===== Given entries

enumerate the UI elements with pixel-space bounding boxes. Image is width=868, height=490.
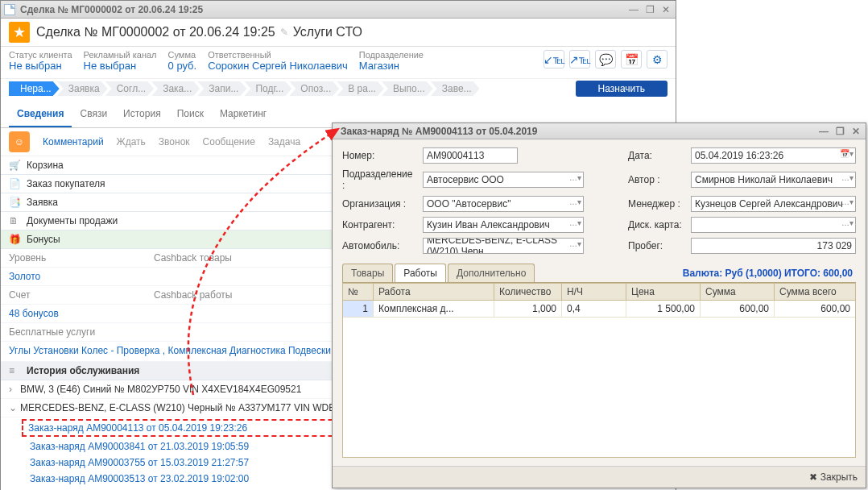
expand-icon[interactable]: ›: [9, 384, 20, 395]
maximize-icon[interactable]: ❐: [833, 125, 846, 138]
col-price[interactable]: Цена: [626, 284, 701, 300]
manager-label: Менеджер :: [628, 198, 684, 210]
account-label: Счет: [9, 289, 154, 301]
action-task[interactable]: Задача: [268, 136, 300, 147]
car-title-0: BMW, 3 (E46) Синий № М802УР750 VIN X4XEV…: [20, 384, 301, 395]
stage-5[interactable]: Подг...: [244, 81, 291, 96]
stage-4[interactable]: Запи...: [197, 81, 246, 96]
resp-value[interactable]: Сорокин Сергей Николаевич: [208, 60, 348, 72]
call-out-icon[interactable]: ↗℡: [569, 50, 590, 69]
level-value[interactable]: Золото: [9, 271, 40, 282]
cell-n: 1: [343, 301, 374, 317]
dropdown-icon[interactable]: …▾: [569, 173, 581, 182]
col-nh[interactable]: Н/Ч: [562, 284, 626, 300]
cart-icon: 🛒: [9, 160, 22, 171]
status-value[interactable]: Не выбран: [9, 60, 72, 72]
col-qty[interactable]: Количество: [494, 284, 562, 300]
dropdown-icon[interactable]: …▾: [841, 173, 854, 182]
sub-tabs: Товары Работы Дополнительно Валюта: Руб …: [342, 264, 856, 283]
meta-row: Статус клиентаНе выбран Рекламный каналН…: [1, 47, 676, 79]
account-value[interactable]: 48 бонусов: [9, 308, 59, 319]
org-input[interactable]: ООО "Автосервис"…▾: [423, 196, 584, 212]
close-icon[interactable]: ✕: [659, 3, 672, 16]
action-comment[interactable]: Комментарий: [43, 136, 104, 147]
col-n[interactable]: №: [343, 284, 374, 300]
dropdown-icon[interactable]: …▾: [569, 197, 581, 206]
channel-label: Рекламный канал: [84, 50, 157, 60]
contr-input[interactable]: Кузин Иван Александрович…▾: [423, 217, 584, 233]
child-title: Заказ-наряд № АМ90004113 от 05.04.2019: [341, 126, 817, 137]
tab-search[interactable]: Поиск: [169, 102, 212, 127]
minimize-icon[interactable]: —: [817, 125, 830, 138]
close-button[interactable]: ✖Закрыть: [809, 471, 858, 483]
author-label: Автор :: [628, 174, 684, 185]
calendar-picker-icon[interactable]: 📅▾: [840, 149, 854, 158]
settings-icon[interactable]: ⚙: [647, 50, 668, 69]
sum-label: Сумма: [168, 50, 197, 60]
stage-0[interactable]: Нера...: [9, 81, 60, 96]
org-label: Организация :: [342, 198, 416, 210]
dept-value[interactable]: Магазин: [359, 60, 424, 72]
run-input[interactable]: 173 029: [691, 238, 856, 254]
section-docs-label: Документы продажи: [27, 215, 118, 226]
stage-3[interactable]: Зака...: [151, 81, 200, 96]
maximize-icon[interactable]: ❐: [643, 3, 656, 16]
stage-1[interactable]: Заявка: [57, 81, 108, 96]
minimize-icon[interactable]: —: [627, 3, 640, 16]
col-sum[interactable]: Сумма: [701, 284, 775, 300]
star-icon: ★: [9, 22, 30, 43]
action-wait[interactable]: Ждать: [117, 136, 146, 147]
stage-8[interactable]: Выпо...: [382, 81, 433, 96]
works-grid[interactable]: № Работа Количество Н/Ч Цена Сумма Сумма…: [342, 283, 856, 458]
call-in-icon[interactable]: ↙℡: [544, 50, 564, 69]
header-row: ★ Сделка № МГ0000002 от 20.06.24 19:25 ✎…: [1, 19, 676, 47]
sum-value[interactable]: 0 руб.: [168, 60, 197, 72]
cell-total: 600,00: [775, 301, 855, 317]
section-history-label: История обслуживания: [27, 365, 139, 376]
tab-history[interactable]: История: [115, 102, 169, 127]
date-input[interactable]: 05.04.2019 16:23:26📅▾: [691, 147, 856, 164]
close-icon[interactable]: ✕: [849, 125, 862, 138]
stage-6[interactable]: Опоз...: [289, 81, 339, 96]
history-icon: ≡: [9, 365, 22, 376]
subtab-works[interactable]: Работы: [395, 264, 446, 282]
assign-button[interactable]: Назначить: [576, 81, 668, 97]
tab-marketing[interactable]: Маркетинг: [212, 102, 275, 127]
gift-icon: 🎁: [9, 234, 22, 245]
stage-9[interactable]: Заве...: [431, 81, 480, 96]
contr-label: Контрагент:: [342, 219, 416, 230]
num-input[interactable]: АМ90004113: [423, 147, 518, 164]
collapse-icon[interactable]: ⌄: [9, 402, 20, 413]
child-title-bar: Заказ-наряд № АМ90004113 от 05.04.2019 —…: [333, 123, 866, 139]
tab-links[interactable]: Связи: [72, 102, 115, 127]
comment-icon[interactable]: ☺: [9, 131, 30, 152]
dropdown-icon[interactable]: …▾: [569, 239, 581, 248]
channel-value[interactable]: Не выбран: [84, 60, 157, 72]
action-call[interactable]: Звонок: [159, 136, 190, 147]
calendar-icon[interactable]: 📅: [621, 50, 642, 69]
edit-icon[interactable]: ✎: [280, 27, 288, 38]
title-bar: Сделка № МГ0000002 от 20.06.24 19:25 — ❐…: [1, 1, 676, 19]
close-x-icon: ✖: [809, 471, 817, 483]
section-request-label: Заявка: [27, 197, 58, 208]
dropdown-icon[interactable]: …▾: [841, 197, 854, 206]
cell-nh: 0,4: [562, 301, 626, 317]
child-footer: ✖Закрыть: [333, 466, 866, 488]
chat-icon[interactable]: 💬: [595, 50, 616, 69]
dropdown-icon[interactable]: …▾: [569, 218, 581, 227]
card-input[interactable]: …▾: [691, 217, 856, 233]
action-message[interactable]: Сообщение: [203, 136, 255, 147]
stage-7[interactable]: В ра...: [337, 81, 384, 96]
col-total[interactable]: Сумма всего: [775, 284, 855, 300]
dept-input[interactable]: Автосервис ООО…▾: [423, 172, 584, 188]
col-work[interactable]: Работа: [374, 284, 494, 300]
dropdown-icon[interactable]: …▾: [841, 218, 854, 227]
grid-row[interactable]: 1 Комплексная д... 1,000 0,4 1 500,00 60…: [343, 301, 855, 318]
subtab-goods[interactable]: Товары: [342, 264, 393, 282]
tab-info[interactable]: Сведения: [9, 102, 72, 127]
author-input[interactable]: Смирнов Николай Николаевич…▾: [691, 172, 856, 188]
subtab-extra[interactable]: Дополнительно: [448, 264, 535, 282]
stage-2[interactable]: Согл...: [105, 81, 154, 96]
manager-input[interactable]: Кузнецов Сергей Александрович…▾: [691, 196, 856, 212]
car-input[interactable]: MERCEDES-BENZ, E-CLASS (W210) Черн…▾: [423, 238, 584, 254]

==========

None of the pictures should appear; repeat the records exactly otherwise.

Output for this task:
enumerate the UI elements with pixel-space bounding boxes. Image is width=868, height=490.
expand-icon[interactable]: ›: [9, 384, 20, 395]
maximize-icon[interactable]: ❐: [833, 125, 846, 138]
col-price[interactable]: Цена: [626, 284, 701, 300]
manager-label: Менеджер :: [628, 198, 684, 210]
account-label: Счет: [9, 289, 154, 301]
action-task[interactable]: Задача: [268, 136, 300, 147]
car-title-0: BMW, 3 (E46) Синий № М802УР750 VIN X4XEV…: [20, 384, 301, 395]
stage-5[interactable]: Подг...: [244, 81, 291, 96]
stage-4[interactable]: Запи...: [197, 81, 246, 96]
resp-value[interactable]: Сорокин Сергей Николаевич: [208, 60, 348, 72]
call-out-icon[interactable]: ↗℡: [569, 50, 590, 69]
level-value[interactable]: Золото: [9, 271, 40, 282]
cell-n: 1: [343, 301, 374, 317]
dropdown-icon[interactable]: …▾: [569, 173, 581, 182]
col-nh[interactable]: Н/Ч: [562, 284, 626, 300]
cart-icon: 🛒: [9, 160, 22, 171]
status-value[interactable]: Не выбран: [9, 60, 72, 72]
col-qty[interactable]: Количество: [494, 284, 562, 300]
dropdown-icon[interactable]: …▾: [841, 173, 854, 182]
sub-tabs: Товары Работы Дополнительно Валюта: Руб …: [342, 264, 856, 283]
meta-row: Статус клиентаНе выбран Рекламный каналН…: [1, 47, 676, 79]
account-value[interactable]: 48 бонусов: [9, 308, 59, 319]
org-input[interactable]: ООО "Автосервис"…▾: [423, 196, 584, 212]
close-icon[interactable]: ✕: [659, 3, 672, 16]
action-comment[interactable]: Комментарий: [43, 136, 104, 147]
col-n[interactable]: №: [343, 284, 374, 300]
dropdown-icon[interactable]: …▾: [569, 197, 581, 206]
channel-label: Рекламный канал: [84, 50, 157, 60]
contr-input[interactable]: Кузин Иван Александрович…▾: [423, 217, 584, 233]
child-title: Заказ-наряд № АМ90004113 от 05.04.2019: [341, 126, 817, 137]
tab-search[interactable]: Поиск: [169, 102, 212, 127]
minimize-icon[interactable]: —: [817, 125, 830, 138]
close-button[interactable]: ✖Закрыть: [809, 471, 858, 483]
author-label: Автор :: [628, 174, 684, 185]
calendar-picker-icon[interactable]: 📅▾: [840, 149, 854, 158]
settings-icon[interactable]: ⚙: [647, 50, 668, 69]
sum-label: Сумма: [168, 50, 197, 60]
stage-0[interactable]: Нера...: [9, 81, 60, 96]
org-label: Организация :: [342, 198, 416, 210]
dept-value[interactable]: Магазин: [359, 60, 424, 72]
run-input[interactable]: 173 029: [691, 238, 856, 254]
section-docs-label: Документы продажи: [27, 215, 118, 226]
stage-3[interactable]: Зака...: [151, 81, 200, 96]
maximize-icon[interactable]: ❐: [643, 3, 656, 16]
stage-1[interactable]: Заявка: [57, 81, 108, 96]
minimize-icon[interactable]: —: [627, 3, 640, 16]
col-sum[interactable]: Сумма: [701, 284, 775, 300]
star-icon: ★: [9, 22, 30, 43]
action-wait[interactable]: Ждать: [117, 136, 146, 147]
stage-8[interactable]: Выпо...: [382, 81, 433, 96]
works-grid[interactable]: № Работа Количество Н/Ч Цена Сумма Сумма…: [342, 283, 856, 458]
call-in-icon[interactable]: ↙℡: [544, 50, 564, 69]
header-row: ★ Сделка № МГ0000002 от 20.06.24 19:25 ✎…: [1, 19, 676, 47]
sum-value[interactable]: 0 руб.: [168, 60, 197, 72]
cell-total: 600,00: [775, 301, 855, 317]
section-history-label: История обслуживания: [27, 365, 139, 376]
tab-history[interactable]: История: [115, 102, 169, 127]
date-input[interactable]: 05.04.2019 16:23:26📅▾: [691, 147, 856, 164]
close-icon[interactable]: ✕: [849, 125, 862, 138]
stage-6[interactable]: Опоз...: [289, 81, 339, 96]
history-icon: ≡: [9, 365, 22, 376]
subtab-works[interactable]: Работы: [395, 264, 446, 282]
assign-button[interactable]: Назначить: [576, 81, 668, 97]
tab-marketing[interactable]: Маркетинг: [212, 102, 275, 127]
gift-icon: 🎁: [9, 234, 22, 245]
stage-9[interactable]: Заве...: [431, 81, 480, 96]
contr-label: Контрагент:: [342, 219, 416, 230]
num-input[interactable]: АМ90004113: [423, 147, 518, 164]
collapse-icon[interactable]: ⌄: [9, 402, 20, 413]
child-title-bar: Заказ-наряд № АМ90004113 от 05.04.2019 —…: [333, 123, 866, 139]
tab-links[interactable]: Связи: [72, 102, 115, 127]
comment-icon[interactable]: ☺: [9, 131, 30, 152]
dropdown-icon[interactable]: …▾: [569, 239, 581, 248]
channel-value[interactable]: Не выбран: [84, 60, 157, 72]
action-call[interactable]: Звонок: [159, 136, 190, 147]
calendar-icon[interactable]: 📅: [621, 50, 642, 69]
edit-icon[interactable]: ✎: [280, 27, 288, 38]
title-bar: Сделка № МГ0000002 от 20.06.24 19:25 — ❐…: [1, 1, 676, 19]
close-x-icon: ✖: [809, 471, 817, 483]
section-request-label: Заявка: [27, 197, 58, 208]
dropdown-icon[interactable]: …▾: [841, 197, 854, 206]
cell-nh: 0,4: [562, 301, 626, 317]
child-footer: ✖Закрыть: [333, 466, 866, 488]
chat-icon[interactable]: 💬: [595, 50, 616, 69]
dropdown-icon[interactable]: …▾: [569, 218, 581, 227]
card-input[interactable]: …▾: [691, 217, 856, 233]
action-message[interactable]: Сообщение: [203, 136, 255, 147]
stage-7[interactable]: В ра...: [337, 81, 384, 96]
col-total[interactable]: Сумма всего: [775, 284, 855, 300]
dept-input[interactable]: Автосервис ООО…▾: [423, 172, 584, 188]
col-work[interactable]: Работа: [374, 284, 494, 300]
dropdown-icon[interactable]: …▾: [841, 218, 854, 227]
grid-row[interactable]: 1 Комплексная д... 1,000 0,4 1 500,00 60…: [343, 301, 855, 318]
subtab-goods[interactable]: Товары: [342, 264, 393, 282]
tab-info[interactable]: Сведения: [9, 102, 72, 127]
author-input[interactable]: Смирнов Николай Николаевич…▾: [691, 172, 856, 188]
subtab-extra[interactable]: Дополнительно: [448, 264, 535, 282]
stage-2[interactable]: Согл...: [105, 81, 154, 96]
manager-input[interactable]: Кузнецов Сергей Александрович…▾: [691, 196, 856, 212]
car-input[interactable]: MERCEDES-BENZ, E-CLASS (W210) Черн…▾: [423, 238, 584, 254]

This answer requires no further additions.